[Stored dataset items]
=== Section Start ===

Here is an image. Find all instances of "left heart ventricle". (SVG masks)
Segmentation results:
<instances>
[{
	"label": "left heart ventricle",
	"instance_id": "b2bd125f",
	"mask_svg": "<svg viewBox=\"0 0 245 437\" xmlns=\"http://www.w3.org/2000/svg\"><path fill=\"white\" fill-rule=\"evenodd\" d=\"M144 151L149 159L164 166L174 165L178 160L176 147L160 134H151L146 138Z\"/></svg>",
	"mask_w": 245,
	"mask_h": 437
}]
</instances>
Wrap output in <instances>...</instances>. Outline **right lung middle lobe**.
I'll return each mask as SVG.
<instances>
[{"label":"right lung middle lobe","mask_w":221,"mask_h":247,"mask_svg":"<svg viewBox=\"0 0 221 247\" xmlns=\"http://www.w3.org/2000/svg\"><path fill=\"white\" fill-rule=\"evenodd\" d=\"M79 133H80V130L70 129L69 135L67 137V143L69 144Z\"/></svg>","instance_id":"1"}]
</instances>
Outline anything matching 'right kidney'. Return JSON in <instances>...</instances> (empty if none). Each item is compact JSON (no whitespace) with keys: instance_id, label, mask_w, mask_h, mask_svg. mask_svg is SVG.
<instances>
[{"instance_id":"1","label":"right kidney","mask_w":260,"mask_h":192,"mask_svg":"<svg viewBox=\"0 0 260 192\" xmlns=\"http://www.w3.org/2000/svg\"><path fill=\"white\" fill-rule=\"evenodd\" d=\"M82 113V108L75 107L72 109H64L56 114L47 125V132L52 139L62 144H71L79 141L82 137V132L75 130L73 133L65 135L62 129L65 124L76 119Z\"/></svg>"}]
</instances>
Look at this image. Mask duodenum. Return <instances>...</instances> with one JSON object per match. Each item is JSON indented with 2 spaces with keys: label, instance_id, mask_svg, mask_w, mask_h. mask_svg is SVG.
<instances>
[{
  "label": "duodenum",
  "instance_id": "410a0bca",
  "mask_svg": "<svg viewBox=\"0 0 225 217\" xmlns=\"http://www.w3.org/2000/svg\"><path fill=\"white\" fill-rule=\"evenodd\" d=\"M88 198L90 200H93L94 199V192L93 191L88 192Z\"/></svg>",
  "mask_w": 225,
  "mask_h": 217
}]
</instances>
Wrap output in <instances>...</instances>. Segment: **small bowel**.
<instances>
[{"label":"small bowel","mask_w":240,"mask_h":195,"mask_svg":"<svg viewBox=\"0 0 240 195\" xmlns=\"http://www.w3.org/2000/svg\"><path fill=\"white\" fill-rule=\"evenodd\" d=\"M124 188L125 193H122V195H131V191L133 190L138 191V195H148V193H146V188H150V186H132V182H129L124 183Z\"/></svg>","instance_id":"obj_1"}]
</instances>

=== Section End ===

* Action item: Line by line, write out the records above exactly.

* Response to this task:
Here is an image. Find all instances of "left heart ventricle". (SVG masks)
Segmentation results:
<instances>
[{
	"label": "left heart ventricle",
	"instance_id": "b2bd125f",
	"mask_svg": "<svg viewBox=\"0 0 245 437\" xmlns=\"http://www.w3.org/2000/svg\"><path fill=\"white\" fill-rule=\"evenodd\" d=\"M144 151L149 159L164 166L174 165L178 160L176 147L160 134H151L146 138Z\"/></svg>",
	"mask_w": 245,
	"mask_h": 437
}]
</instances>
Wrap output in <instances>...</instances>. Outline **right lung middle lobe**.
I'll return each mask as SVG.
<instances>
[{"label":"right lung middle lobe","mask_w":221,"mask_h":247,"mask_svg":"<svg viewBox=\"0 0 221 247\" xmlns=\"http://www.w3.org/2000/svg\"><path fill=\"white\" fill-rule=\"evenodd\" d=\"M79 133H80V130L70 129L69 135L67 137V143L69 144Z\"/></svg>","instance_id":"1"}]
</instances>
Outline anything matching 'right kidney'. Return JSON in <instances>...</instances> (empty if none). Each item is compact JSON (no whitespace) with keys: instance_id, label, mask_w, mask_h, mask_svg. mask_svg is SVG.
<instances>
[{"instance_id":"1","label":"right kidney","mask_w":260,"mask_h":192,"mask_svg":"<svg viewBox=\"0 0 260 192\" xmlns=\"http://www.w3.org/2000/svg\"><path fill=\"white\" fill-rule=\"evenodd\" d=\"M82 113V108L75 107L72 109H64L56 114L47 125V132L52 139L62 144H71L79 141L82 137V132L75 130L73 133L65 135L62 129L65 124L76 119Z\"/></svg>"}]
</instances>
Look at this image. Mask duodenum. Return <instances>...</instances> with one JSON object per match. Each item is JSON indented with 2 spaces with keys: label, instance_id, mask_svg, mask_w, mask_h. mask_svg is SVG.
<instances>
[{
  "label": "duodenum",
  "instance_id": "410a0bca",
  "mask_svg": "<svg viewBox=\"0 0 225 217\" xmlns=\"http://www.w3.org/2000/svg\"><path fill=\"white\" fill-rule=\"evenodd\" d=\"M88 198L90 200H93L94 199V192L93 191L88 192Z\"/></svg>",
  "mask_w": 225,
  "mask_h": 217
}]
</instances>
Wrap output in <instances>...</instances>. Segment: **small bowel**.
<instances>
[{"label":"small bowel","mask_w":240,"mask_h":195,"mask_svg":"<svg viewBox=\"0 0 240 195\" xmlns=\"http://www.w3.org/2000/svg\"><path fill=\"white\" fill-rule=\"evenodd\" d=\"M124 188L125 193H122V195H131V191L133 190L138 191V195H148V193H146V188H150V186H132V182H129L124 183Z\"/></svg>","instance_id":"obj_1"}]
</instances>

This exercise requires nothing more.